The first recorded writing mentioning this site is from William Worcester in about 1480 when he referred to it as Myghell-borough. A medieval church dedicated to St Michael, belonging to the Athelney Abbey, dates from at least the mid-15th century. This formed a sanctuary for royalist troops in 1642 and 1645 during the English Civil War, and a detachment of the king's army occupied it in 1685 during the course of the Monmouth Rebellion.
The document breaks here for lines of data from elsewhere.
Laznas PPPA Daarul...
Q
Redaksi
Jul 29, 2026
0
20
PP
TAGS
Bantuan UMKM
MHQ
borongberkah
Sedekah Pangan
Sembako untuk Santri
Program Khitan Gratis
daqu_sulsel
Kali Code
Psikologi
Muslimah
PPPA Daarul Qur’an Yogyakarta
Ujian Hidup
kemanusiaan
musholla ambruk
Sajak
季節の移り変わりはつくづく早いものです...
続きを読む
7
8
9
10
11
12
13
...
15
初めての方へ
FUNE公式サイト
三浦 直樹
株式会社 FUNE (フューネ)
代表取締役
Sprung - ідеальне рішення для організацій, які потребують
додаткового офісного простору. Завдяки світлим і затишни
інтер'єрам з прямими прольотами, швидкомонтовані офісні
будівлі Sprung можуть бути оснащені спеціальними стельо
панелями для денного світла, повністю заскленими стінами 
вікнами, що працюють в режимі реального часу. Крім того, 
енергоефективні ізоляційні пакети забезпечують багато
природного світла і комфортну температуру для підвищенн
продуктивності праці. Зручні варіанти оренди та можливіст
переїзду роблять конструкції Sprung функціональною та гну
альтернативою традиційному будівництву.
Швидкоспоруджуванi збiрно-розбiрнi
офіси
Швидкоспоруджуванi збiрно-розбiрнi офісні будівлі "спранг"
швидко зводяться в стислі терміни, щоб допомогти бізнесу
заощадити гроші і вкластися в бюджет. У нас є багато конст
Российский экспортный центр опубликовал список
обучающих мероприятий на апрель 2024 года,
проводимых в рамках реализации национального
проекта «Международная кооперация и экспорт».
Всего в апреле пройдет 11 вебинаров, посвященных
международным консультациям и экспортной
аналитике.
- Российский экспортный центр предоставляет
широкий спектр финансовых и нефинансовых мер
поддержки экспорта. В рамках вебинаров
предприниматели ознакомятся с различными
==18th century rebuilding==
In 1793, the church was rebuilt with a west tower, 3-bay nave and south porch, in squared and coursed lias with red brick and Hamstone dressings. The attempt at total rebuilding ended in failure to collect enough money, despite donations from William Pitt the Younger and Admiral Hood, and a church for the community was built instead at the foot of the hill (Burrowbridge) in 1838. In the mid 20th century the ruin on Burrow Mump underwent some repairs to the north west corner.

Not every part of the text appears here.